The VM our runtime runs on has absolutely NOTHING to do with it. It is a low level detail that is completly opaque to off chain code.

I think Josep’s sentence about the “two unappealing options” wasn’t a wish-list of both things; he meant that each option, on its own, is unattractive:

  1. Expose only a tiny, minimal interface: Great for safety, but not so great for builders. If the precompile shows very little, contracts still need kludgy off-chain workarounds or multi-tx flows—exactly the UX pain he was highlighting.
  2. Expose richer functionality via precompiles: Great for short-term Solidity onboarding, dangerous for Polkadot’s long-term evolution. Because precompile ABIs must stay frozen, every future runtime breakthrough would have to preserve yesterday’s interface—or fragment state across new addresses. Cyrill summed this up well in his post (“we do not break contract-space”).

Polkadot’s edge has always been its freedom to evolve rapidly at the protocol layer; locking system pallets behind immutable ABIs risks dulling that edge.


The problem

To me, the technical debate points to a deeper problem: communication

  • A while back the community agreed on the Plaza strategy— Polkadot pallets + EVM hub.
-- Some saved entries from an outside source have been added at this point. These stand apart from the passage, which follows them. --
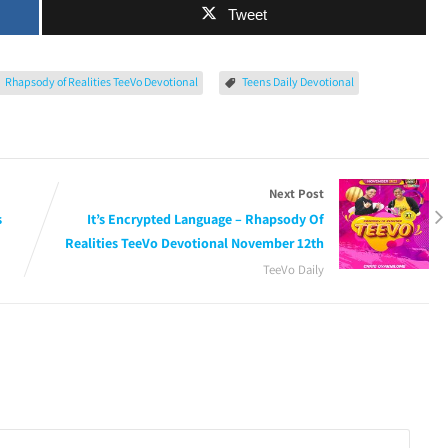
Tweet
Rhapsody of Realities TeeVo Devotional
Teens Daily Devotional
Next Post
s
It’s Encrypted Language – Rhapsody Of
Realities TeeVo Devotional November 12th
TeeVo Daily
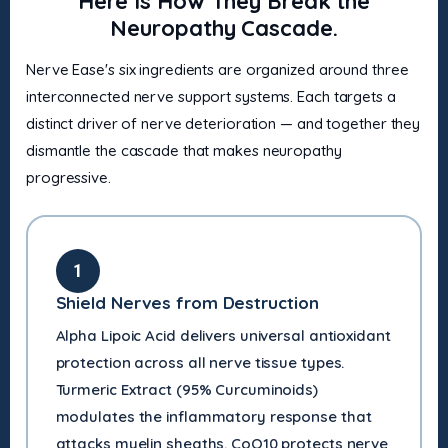
Here Is How They Break the
Neuropathy Cascade.
Nerve Ease's six ingredients are organized around three
interconnected nerve support systems. Each targets a
distinct driver of nerve deterioration — and together they
dismantle the cascade that makes neuropathy
progressive.
1
Shield Nerves from Destruction
Alpha Lipoic Acid delivers universal antioxidant
protection across all nerve tissue types.
Turmeric Extract (95% Curcuminoids)
modulates the inflammatory response that
attacks myelin sheaths. CoQ10 protects nerve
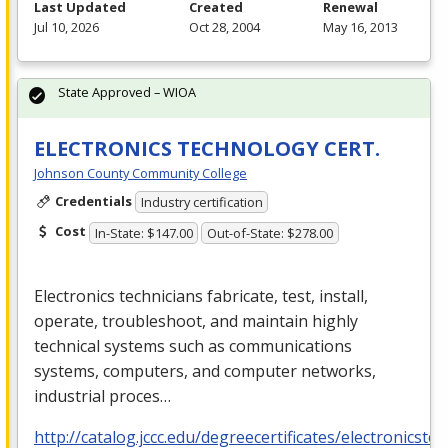
Last Updated
Created
Renewal
Jul 10, 2026
Oct 28, 2004
May 16, 2013
State Approved – WIOA
ELECTRONICS TECHNOLOGY CERT.
Johnson County Community College
Credentials
Industry certification
Cost
In-State: $147.00
Out-of-State: $278.00
Electronics technicians fabricate, test, install,
operate, troubleshoot, and maintain highly
technical systems such as communications
systems, computers, and computer networks,
industrial proces…
http://catalog.jccc.edu/degreecertificates/electronicste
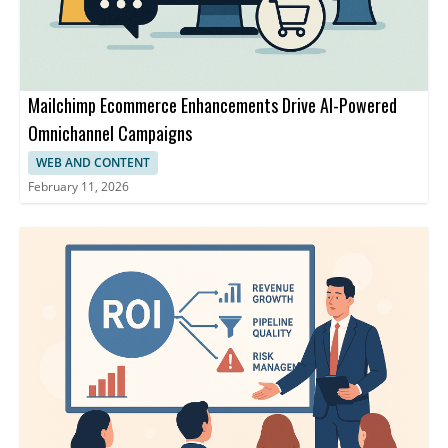
Mailchimp Ecommerce Enhancements Drive AI-Powered
Omnichannel Campaigns
WEB AND CONTENT
February 11, 2026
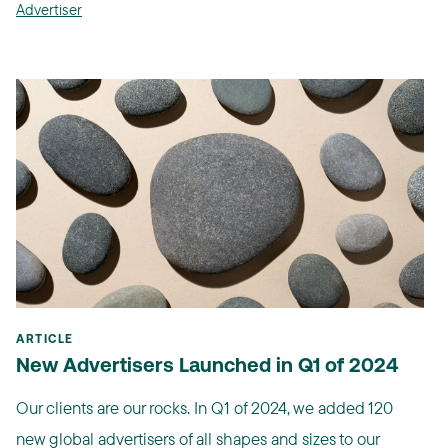
Advertiser
ARTICLE
New Advertisers Launched in Q1 of 2024
Our clients are our rocks. In Q1 of 2024, we added 120
new global advertisers of all shapes and sizes to our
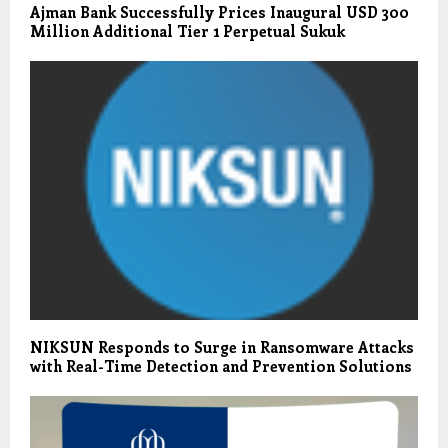
Ajman Bank Successfully Prices Inaugural USD 300
Million Additional Tier 1 Perpetual Sukuk
NIKSUN Responds to Surge in Ransomware Attacks
with Real-Time Detection and Prevention Solutions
Back then nobody could map every downstream consequence.
  • Inside Parity they most probably have been wrestling with real-world constraints, trade-offs, and deadlines. From the outside, most of us only glimpse the finished decision: “Polkadot Hub will launch with NFTs, tokens, XCM and governance precompiles.”
  • By the time external teams understand the fallout—UX trade-offs, ABI lock-in, economic impacts—those decisions already feel baked.

In short: the rest of the ecosystem can’t help course-correct if we don’t see the course map until the ship has sailed.


A way forward

Polkadot is a decentralised network of teams—from one-person dev shops to VC-backed companies—who all care deeply about its success. If we treat Hub design as an open RFC process instead of an internal deliverable, we can:

  • Crowd-source edge-case feedback before ABIs freeze.
  • Share the rationale behind tough calls (security, resourcing, timelines).
  • Align the Hub’s feature set with real DApp builders’ needs, not just our guesses.

Polkadot Hub can be a huge win—if we keep the conversation two-way. Together we should hammer out which precompiles truly belong in Hub v1, which can stay experimental (lets use Paseo and Kusama!!!), and how we’ll revisit the set without kneecapping innovation down the road.